Rip it up and start again

Author Ben Winkley

There was a glaring omission in Opec’s July Monthly Oil Market Report this week. In the 12 pages devoted to world oil supply and the additional five pages looking forward for the first time to 2016, there was not one mention of how the group’s forecasts would be affected by the potential return of Iranian crude.

There was a glaring omission in Opec’s July Monthly Oil Market Report this week. In the 12 pages devoted to world oil supply and the additional five pages looking forward for the first time to 2016, there was not one mention of how the group’s forecasts would be affected by the potential return of Iranian crude.

Perhaps it was not deemed politic to do so. The only hint that something might happen was contained in the usual Opec disclaimer about risks to its forecasts: alongside civil wars, technical developments and regulations sat a brief mention of “geopolitics and related sanctions”.

Today saw geopolitics writ large in Vienna. After years of painstaking diplomatic give and take, a deal has been struck over Iran’s nuclear programme — and it clearly spells out the timetable that will enable the return of Iranian crude to global markets.

US and EU sanctions targeting Iran's oil and gas sector will be rolled back when UN nuclear watchdog the IAEA confirms that it and Tehran have resolved all past and present outstanding issues regarding Iran's nuclear programme. Going by today’s statement from the IAEA, this will happen on 15 December.

What does this do to the first forecasts for 2016? Opec is quite optimistic about how things will pan out next year, suggesting an acceleration in demand growth. The IEA is more circumspect, seeing a slowing rate of demand growth.

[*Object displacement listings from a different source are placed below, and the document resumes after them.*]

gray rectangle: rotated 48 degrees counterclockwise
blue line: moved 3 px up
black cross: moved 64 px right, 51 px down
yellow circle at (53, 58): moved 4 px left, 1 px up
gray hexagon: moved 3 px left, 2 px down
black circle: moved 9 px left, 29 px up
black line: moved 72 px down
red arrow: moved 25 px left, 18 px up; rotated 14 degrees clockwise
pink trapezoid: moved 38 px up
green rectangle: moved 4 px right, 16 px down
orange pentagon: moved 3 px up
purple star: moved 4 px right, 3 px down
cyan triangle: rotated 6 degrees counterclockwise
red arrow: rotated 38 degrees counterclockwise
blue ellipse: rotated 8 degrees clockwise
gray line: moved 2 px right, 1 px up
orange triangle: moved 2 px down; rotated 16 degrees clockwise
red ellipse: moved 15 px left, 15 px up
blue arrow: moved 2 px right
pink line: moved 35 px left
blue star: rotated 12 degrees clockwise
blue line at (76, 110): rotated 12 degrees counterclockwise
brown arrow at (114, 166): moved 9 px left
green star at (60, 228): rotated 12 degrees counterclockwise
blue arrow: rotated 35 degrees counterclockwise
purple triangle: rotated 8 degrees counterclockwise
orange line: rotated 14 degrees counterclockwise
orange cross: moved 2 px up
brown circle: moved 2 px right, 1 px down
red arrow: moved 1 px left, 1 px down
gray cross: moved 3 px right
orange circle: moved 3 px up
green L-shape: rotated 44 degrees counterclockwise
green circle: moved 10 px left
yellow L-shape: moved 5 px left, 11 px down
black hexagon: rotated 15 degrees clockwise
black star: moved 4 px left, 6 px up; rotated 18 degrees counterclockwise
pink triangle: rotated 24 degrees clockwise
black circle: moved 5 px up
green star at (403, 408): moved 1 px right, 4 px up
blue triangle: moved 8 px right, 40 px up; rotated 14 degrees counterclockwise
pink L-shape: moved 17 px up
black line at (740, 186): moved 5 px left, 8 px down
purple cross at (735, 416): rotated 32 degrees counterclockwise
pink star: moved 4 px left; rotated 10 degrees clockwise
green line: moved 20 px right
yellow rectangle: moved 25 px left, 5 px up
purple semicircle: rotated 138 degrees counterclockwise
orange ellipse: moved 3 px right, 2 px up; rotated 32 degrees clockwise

In fact, the IEA, in a very bearish report, went one step further, saying demand would be "significantly below most of the existing projections for oil supplies".

These existing projections will have to be retooled.

Early thoughts on how much extra crude Iran could export on the lifting of sanctions range from 300,000-500,000 b/d, with the higher figure provided by Iran’s oil minister Bijan Namdar Zanganeh. He said the same amount again could be added within six to seven months. An extra 1mn b/d would make the IEA’s bears look like cubs, and would stick a pin in Opec’s optimism.

But as historic as today seems, it is not the end for this saga. Hardliners will have their say in Washington and Tehran, and new contracts have to be drawn up to attract the necessary investment from foreign companies. Perhaps it is the beginning of the end.